Highly-Available Client/Server Event Messaging

This topic explains highly-available client/server event messaging in VMware Tanzu GemFire.

With server redundancy, each pool has a primary server and some number of secondaries. The primaries and secondaries are assigned on a per-pool basis and are generally spread out for load balancing, so a single client with multiple pools may have primary queues in more than one server.

The primary server pushes events to clients and the secondaries maintain queue backups. If the primary server fails, one of the secondaries becomes primary to provide uninterrupted event messaging.

For example, if there are six servers running and subscription-redundancy is set to two, one server is the primary, two servers are secondary, and the remaining three do not actively participate in HA for the client. If the primary server fails, the system assigns one of the secondaries as the new primary and attempts to add another server to the secondary pool to retain the initial redundancy level. If no new secondary server is found, then the redundancy level is not satisfied but the failover procedure completes successfully. As soon as another secondary is available, it is added.

When high availability is enabled:

The primary server sends event messages to the clients.
Periodically, the clients send received messages to the server and the server removes the sent messages from its queues.
Periodically, the primary server synchronizes with its secondaries, notifying them of messages that can be discarded because they have already been sent and received. There is a lag in notification, so the secondary servers remain only roughly synchronized with the primary. Secondary queues contain all messages that are contained in the primary queue plus possibly a few messages that have already been sent to clients.
In the case of primary server failure, one of the secondaries becomes the primary and begins sending event messages from its queues to the clients. Immediately after failover, the new primary usually resends some messages that were already sent by the old primary. The client recognizes these as duplicates and discards them.
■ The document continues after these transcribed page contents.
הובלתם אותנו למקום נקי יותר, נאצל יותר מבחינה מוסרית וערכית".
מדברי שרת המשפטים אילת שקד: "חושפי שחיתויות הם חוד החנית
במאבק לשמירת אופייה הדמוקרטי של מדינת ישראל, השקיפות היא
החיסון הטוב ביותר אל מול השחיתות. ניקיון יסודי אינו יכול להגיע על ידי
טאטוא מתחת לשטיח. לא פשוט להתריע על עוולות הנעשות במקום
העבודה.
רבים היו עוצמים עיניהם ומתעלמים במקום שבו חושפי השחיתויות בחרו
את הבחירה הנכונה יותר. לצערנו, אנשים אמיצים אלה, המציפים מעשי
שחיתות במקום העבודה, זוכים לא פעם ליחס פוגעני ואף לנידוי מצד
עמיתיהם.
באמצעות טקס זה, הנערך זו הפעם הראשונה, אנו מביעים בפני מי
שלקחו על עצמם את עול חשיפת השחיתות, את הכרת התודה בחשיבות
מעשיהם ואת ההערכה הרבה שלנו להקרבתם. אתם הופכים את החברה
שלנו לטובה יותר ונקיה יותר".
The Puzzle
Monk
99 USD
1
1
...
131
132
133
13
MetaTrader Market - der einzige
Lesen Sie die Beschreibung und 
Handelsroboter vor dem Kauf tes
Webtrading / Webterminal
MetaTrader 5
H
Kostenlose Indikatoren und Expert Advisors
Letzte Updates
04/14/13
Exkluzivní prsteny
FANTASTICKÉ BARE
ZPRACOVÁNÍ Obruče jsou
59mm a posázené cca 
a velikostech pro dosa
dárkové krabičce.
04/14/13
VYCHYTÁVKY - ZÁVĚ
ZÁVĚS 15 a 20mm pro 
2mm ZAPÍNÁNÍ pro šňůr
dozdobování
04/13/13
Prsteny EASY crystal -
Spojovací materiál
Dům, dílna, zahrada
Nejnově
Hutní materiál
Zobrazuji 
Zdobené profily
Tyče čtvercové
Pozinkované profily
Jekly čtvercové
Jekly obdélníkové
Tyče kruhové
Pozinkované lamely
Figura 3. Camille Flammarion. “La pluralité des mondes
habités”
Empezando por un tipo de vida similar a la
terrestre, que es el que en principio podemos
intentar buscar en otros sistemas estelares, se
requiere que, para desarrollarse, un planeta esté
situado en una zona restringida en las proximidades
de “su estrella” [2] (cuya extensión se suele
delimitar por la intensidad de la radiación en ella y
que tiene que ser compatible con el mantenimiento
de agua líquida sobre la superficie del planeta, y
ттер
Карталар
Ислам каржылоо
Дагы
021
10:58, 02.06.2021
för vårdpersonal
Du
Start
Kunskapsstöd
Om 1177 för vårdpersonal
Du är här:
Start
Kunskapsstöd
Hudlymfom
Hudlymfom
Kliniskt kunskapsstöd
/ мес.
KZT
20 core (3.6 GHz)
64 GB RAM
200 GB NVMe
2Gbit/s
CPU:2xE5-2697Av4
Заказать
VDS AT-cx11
In stage 1 of this figure, the primary sends an event message to the client and a synchronization message to its secondary. By stage 2, the secondary and client have updated their queue and message tracking information. If the primary failed at stage two, the secondary would start sending event messages from its queue beginning with message A10. The client would discard the resend of message A10 and then process subsequent messages as usual. High Availability Messaging: Server to Client and Primary Server to Secondary Server

Change Server Queue Synchronization Frequency

By default, the primary server sends queue synchronization messages to the secondaries every second. You can change this interval with the gfsh alterruntime command

Set the interval for queue synchronization messages as follows:

gfsh:

gfsh>alter runtime --message-sync-interval=2

XML:

<!-- Set synchronization interval to 2 seconds --> 
<cache ... message-sync-interval="2" />

Java:

cache = CacheFactory.create();
cache.setMessageSyncInterval(2);

The ideal setting for this interval depends in large part on your application behavior. These are the benefits of shorter and longer interval settings:

A shorter interval requires less memory in the secondary servers because it reduces queue buildup between synchronizations. In addition, fewer old messages in the secondary queues means reduced message re-sends after a failover. These considerations are most important for systems with high data update rates.
A longer interval requires fewer distribution messages between the primary and secondary, which benefits overall system performance.

Set Frequency of Orphan Removal from the Secondary Queues

Usually, all event messages are removed from secondary subscription queues based on the primary’s synchronization messages. Occasionally, however, some messages are orphaned in the secondary queues. For example, if a primary fails in the middle of sending a synchronization message to its secondaries, some secondaries might receive the message and some might not. If the failover goes to a secondary that did receive the message, the system will have secondary queues holding messages that are no longer in the primary queue. The new primary will never synchronize on these messages, leaving them orphaned in the secondary queues.

To make sure these messages are eventually removed, the secondaries expire all messages that have been enqueued longer than the time indicated by the servers’ message-time-to-live.

Set the time-to-live as follows:

XML:

<!-- Set message ttl to 5 minutes --> 
<cache-server port="41414" message-time-to-live="300" />

Java:

Cache cache = ...;
CacheServer cacheServer = cache.addCacheServer();
cacheServer.setPort(41414);
cacheServer.setMessageTimeToLive(200);
cacheServer.start();